Following are excerpts of remarks delivered by U.S. Senate
Majority Leader Mitch McConnell (R-KY) December 5 on the Senate
floor regarding nominations and religious freedom:
I want to take a moment to help clarify why I and millions of
other Americans care so much about having federal judges who
believe in the radical notion that words matter and that a judge's
job is to follow the law and the Constitution.
Take, for one example, the subject of religious freedom.
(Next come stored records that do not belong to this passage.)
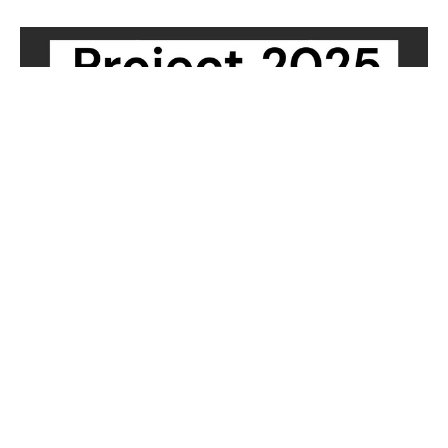
PROJECT 2025
Article from The Gazette, by Debbie Kelley
Filters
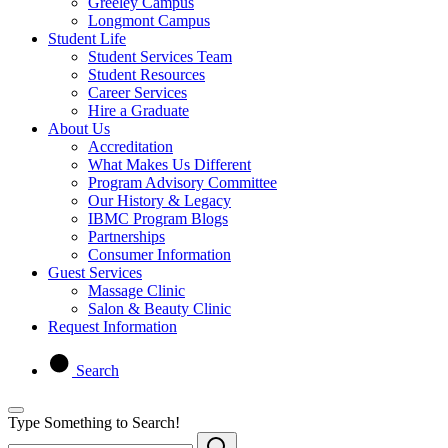
Greeley Campus
Longmont Campus
Student Life
Student Services Team
Student Resources
Career Services
Hire a Graduate
About Us
Accreditation
What Makes Us Different
Program Advisory Committee
Our History & Legacy
IBMC Program Blogs
Partnerships
Consumer Information
Guest Services
Massage Clinic
Salon & Beauty Clinic
Request Information
Search
Type Something to Search!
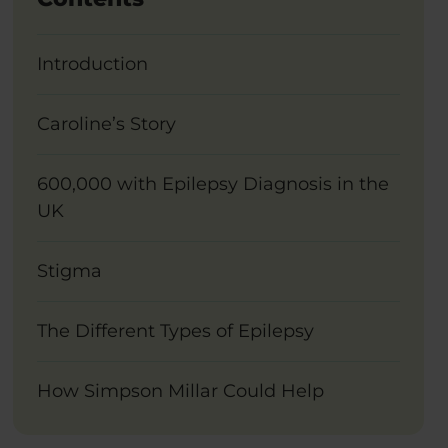
Introduction
Caroline’s Story
600,000 with Epilepsy Diagnosis in the
UK
Stigma
The Different Types of Epilepsy
How Simpson Millar Could Help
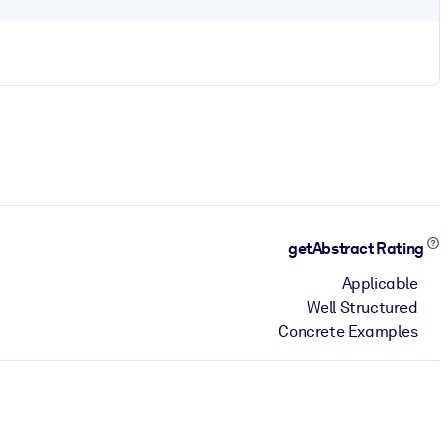
getAbstract Rating
Applicable
Well Structured
Concrete Examples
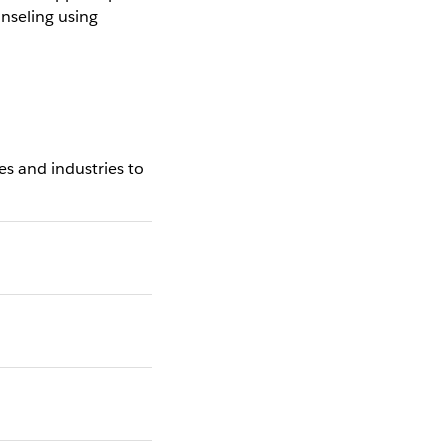
nseling using
s and industries to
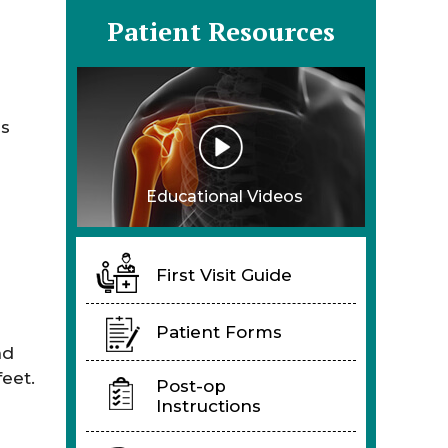
Patient Resources
as
Educational Videos
First Visit Guide
Patient Forms
nd
eet.
Post-op
Instructions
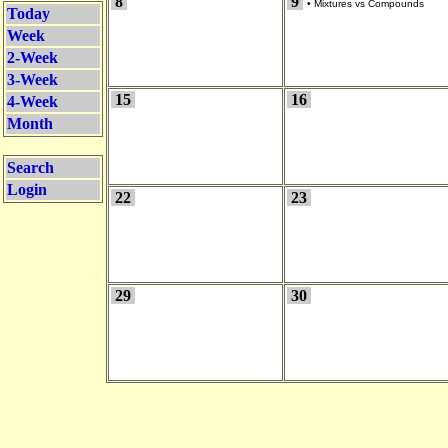
8
9
•
Mixtures vs Compounds
Today
Week
2-Week
3-Week
15
16
4-Week
Month
Search
Login
22
23
29
30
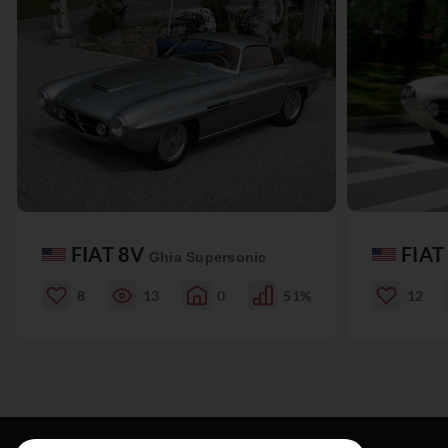
FIAT 8V
FIAT
Ghia Supersonic
8
13
0
51%
12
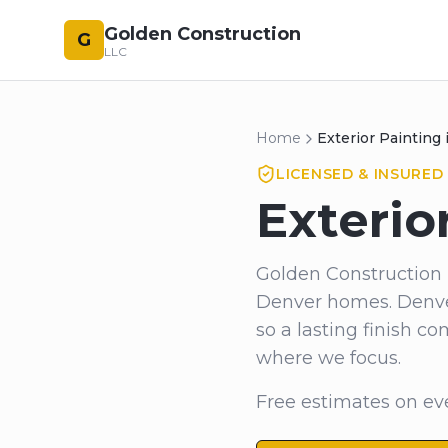
Golden Construction
G
LLC
Home
Exterior Painting
LICENSED & INSURED 
Exterio
Golden Construction 
Denver homes. Denver
so a lasting finish 
where we focus.
Free estimates on eve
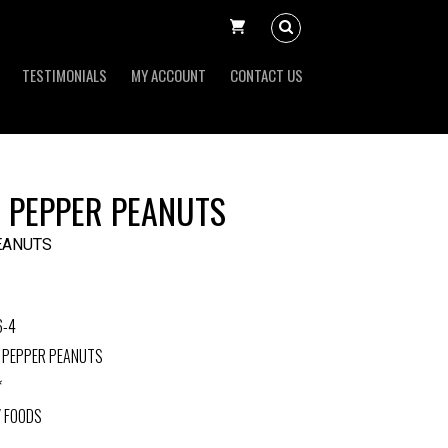
TESTIMONIALS
MY ACCOUNT
CONTACT US
N PEPPER PEANUTS
EANUTS
6-4
N PEPPER PEANUTS
*
Y FOODS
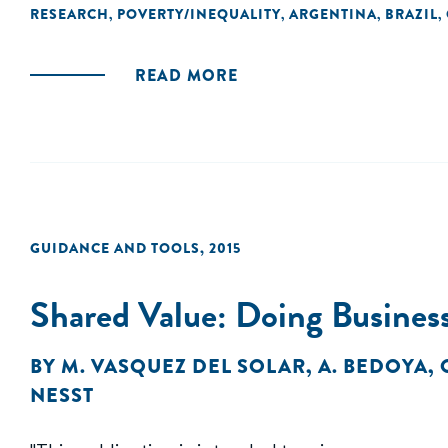
RESEARCH
POVERTY/INEQUALITY
ARGENTINA
BRAZIL
,
,
,
,
READ MORE
GUIDANCE AND TOOLS
,
2015
Shared Value: Doing Business
BY
M. VASQUEZ DEL SOLAR
,
A. BEDOYA
,
NESST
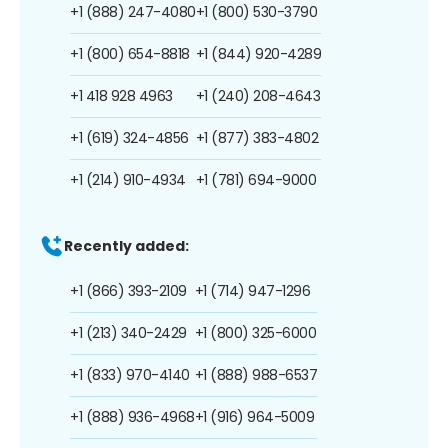
+1 (888) 247-4080
+1 (800) 530-3790
+1 (800) 654-8818
+1 (844) 920-4289
+1 418 928 4963
+1 (240) 208-4643
+1 (619) 324-4856
+1 (877) 383-4802
+1 (214) 910-4934
+1 (781) 694-9000
Recently added:
+1 (866) 393-2109
+1 (714) 947-1296
+1 (213) 340-2429
+1 (800) 325-6000
+1 (833) 970-4140
+1 (888) 988-6537
+1 (888) 936-4968
+1 (916) 964-5009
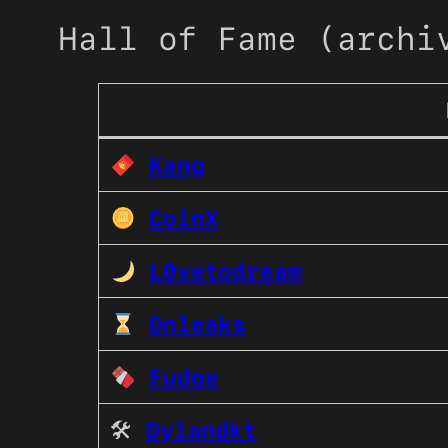
Hall of Fame (archi
Kang
CoinX
L0vetodream
Onleaks
Fudge
🛠
Dylandkt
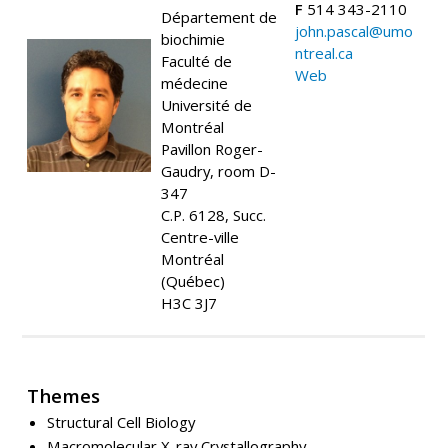
F
514 343-2110
Département de
john.pascal@umo
biochimie
ntreal.ca
Faculté de
Web
médecine
Université de
Montréal
Pavillon Roger-
Gaudry, room D-
347
C.P. 6128, Succ.
Centre-ville
Montréal
(Québec)
H3C 3J7
Themes
Structural Cell Biology
Macromolecular X-ray Crystallography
The liberty of conscience and the freedom to live out our faiths
has been a foundational principle from the Republic's earliest
days. Many of the first Europeans who arrived in the New World came
here fleeing religious persecution.
In the last several years, some of our Democratic colleagues
have tried literally to impose religious tests on nominees for
federal office. Just take the No Religious Test Clause and the
First Amendment and throw them right out the window.
Judge Brian Buescher, now a district judge in Nebraska, was
attacked by two Democrats on the Judiciary Committee for being a
faithful Catholic and a member of the mainstream, worldwide
Catholic group, the Knights of Columbus. In written questions, one
senator called standard Catholic teachings "extreme
positions" and asked if he'd dial down his personal faith
practice if confirmed. As our colleague Senator Sasse observed at
the time, Democrats were transparently implying that "Brian's
religious beliefs, and his affiliation with this Catholic,
religious, fraternal organization, might make him unfit for
service& [it's] plainly unconstitutional."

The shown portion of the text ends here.